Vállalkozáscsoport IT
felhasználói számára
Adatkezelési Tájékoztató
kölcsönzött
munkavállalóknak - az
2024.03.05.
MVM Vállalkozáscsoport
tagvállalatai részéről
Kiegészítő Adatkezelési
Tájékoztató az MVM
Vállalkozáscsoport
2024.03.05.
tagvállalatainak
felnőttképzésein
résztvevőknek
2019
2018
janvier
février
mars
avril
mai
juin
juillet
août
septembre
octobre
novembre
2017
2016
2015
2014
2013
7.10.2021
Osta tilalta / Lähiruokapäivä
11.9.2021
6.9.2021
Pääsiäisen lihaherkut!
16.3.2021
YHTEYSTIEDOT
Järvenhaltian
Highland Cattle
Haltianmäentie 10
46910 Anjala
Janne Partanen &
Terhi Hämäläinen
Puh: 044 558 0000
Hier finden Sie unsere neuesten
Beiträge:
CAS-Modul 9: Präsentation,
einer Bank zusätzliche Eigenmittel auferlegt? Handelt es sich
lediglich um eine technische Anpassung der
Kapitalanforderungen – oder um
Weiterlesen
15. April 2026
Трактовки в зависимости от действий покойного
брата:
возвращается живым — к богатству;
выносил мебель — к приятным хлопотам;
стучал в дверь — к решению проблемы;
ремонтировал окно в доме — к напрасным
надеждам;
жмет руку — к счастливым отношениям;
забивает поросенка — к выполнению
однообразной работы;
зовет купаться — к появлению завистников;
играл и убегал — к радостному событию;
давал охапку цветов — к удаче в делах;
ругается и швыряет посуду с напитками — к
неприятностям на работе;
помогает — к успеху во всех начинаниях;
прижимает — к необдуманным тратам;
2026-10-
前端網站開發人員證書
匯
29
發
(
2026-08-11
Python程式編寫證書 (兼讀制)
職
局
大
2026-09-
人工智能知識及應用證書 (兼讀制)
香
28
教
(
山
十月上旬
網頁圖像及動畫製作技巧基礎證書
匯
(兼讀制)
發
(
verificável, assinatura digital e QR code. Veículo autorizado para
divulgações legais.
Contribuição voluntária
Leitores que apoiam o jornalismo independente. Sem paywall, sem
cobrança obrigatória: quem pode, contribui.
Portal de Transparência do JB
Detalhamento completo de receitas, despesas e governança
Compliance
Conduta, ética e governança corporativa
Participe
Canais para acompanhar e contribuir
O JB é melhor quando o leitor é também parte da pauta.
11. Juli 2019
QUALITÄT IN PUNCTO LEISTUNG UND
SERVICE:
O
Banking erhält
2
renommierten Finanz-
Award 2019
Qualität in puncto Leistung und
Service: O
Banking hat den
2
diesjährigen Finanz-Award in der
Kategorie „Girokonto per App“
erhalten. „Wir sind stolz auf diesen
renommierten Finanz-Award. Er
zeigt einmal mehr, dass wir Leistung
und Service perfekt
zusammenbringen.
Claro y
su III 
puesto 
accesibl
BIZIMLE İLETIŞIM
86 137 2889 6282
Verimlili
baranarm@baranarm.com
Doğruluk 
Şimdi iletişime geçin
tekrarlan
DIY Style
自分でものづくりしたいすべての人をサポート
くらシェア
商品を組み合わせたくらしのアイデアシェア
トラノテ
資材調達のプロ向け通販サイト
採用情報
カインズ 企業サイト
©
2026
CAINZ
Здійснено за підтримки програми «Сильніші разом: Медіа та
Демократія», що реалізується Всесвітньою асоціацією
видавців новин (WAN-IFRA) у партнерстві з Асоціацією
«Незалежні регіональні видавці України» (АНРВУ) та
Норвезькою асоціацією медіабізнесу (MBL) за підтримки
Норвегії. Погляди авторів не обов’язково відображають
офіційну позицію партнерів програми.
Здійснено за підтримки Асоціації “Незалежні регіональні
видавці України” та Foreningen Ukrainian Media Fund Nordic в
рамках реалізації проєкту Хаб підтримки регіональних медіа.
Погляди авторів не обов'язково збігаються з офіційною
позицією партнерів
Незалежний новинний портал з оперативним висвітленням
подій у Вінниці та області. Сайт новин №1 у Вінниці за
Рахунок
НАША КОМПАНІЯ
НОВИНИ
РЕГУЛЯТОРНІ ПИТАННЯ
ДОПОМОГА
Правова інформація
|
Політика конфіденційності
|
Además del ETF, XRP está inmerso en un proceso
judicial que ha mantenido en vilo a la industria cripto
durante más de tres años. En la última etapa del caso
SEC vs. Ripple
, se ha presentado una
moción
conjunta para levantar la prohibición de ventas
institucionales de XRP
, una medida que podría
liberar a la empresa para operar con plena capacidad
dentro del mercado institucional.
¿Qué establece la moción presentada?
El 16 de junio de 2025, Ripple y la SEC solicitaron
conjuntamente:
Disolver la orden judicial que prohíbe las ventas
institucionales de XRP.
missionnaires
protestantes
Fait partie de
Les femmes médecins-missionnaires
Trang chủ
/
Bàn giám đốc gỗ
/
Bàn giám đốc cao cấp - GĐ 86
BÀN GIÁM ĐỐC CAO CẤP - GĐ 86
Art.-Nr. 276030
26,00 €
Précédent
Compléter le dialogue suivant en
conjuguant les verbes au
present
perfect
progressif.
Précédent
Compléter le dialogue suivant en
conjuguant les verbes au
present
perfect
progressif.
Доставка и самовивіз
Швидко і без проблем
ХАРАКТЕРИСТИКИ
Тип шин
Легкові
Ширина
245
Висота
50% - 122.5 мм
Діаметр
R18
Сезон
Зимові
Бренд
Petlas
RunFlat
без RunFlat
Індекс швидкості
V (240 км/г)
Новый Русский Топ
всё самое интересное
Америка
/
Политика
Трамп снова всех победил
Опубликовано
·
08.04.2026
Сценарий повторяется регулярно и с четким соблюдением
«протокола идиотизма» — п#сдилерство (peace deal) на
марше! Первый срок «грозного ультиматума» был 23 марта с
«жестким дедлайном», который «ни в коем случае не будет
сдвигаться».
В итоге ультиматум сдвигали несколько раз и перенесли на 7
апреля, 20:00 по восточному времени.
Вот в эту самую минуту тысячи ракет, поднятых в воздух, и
◇ ◇ ◇ ◇ ◇ ◇ ◇
- The problem
Using the data above, show each line where "обов" occurs.

- Task result
Норвегії. Погляди авторів не обов’язково відображають
Погляди авторів не обов'язково збігаються з офіційною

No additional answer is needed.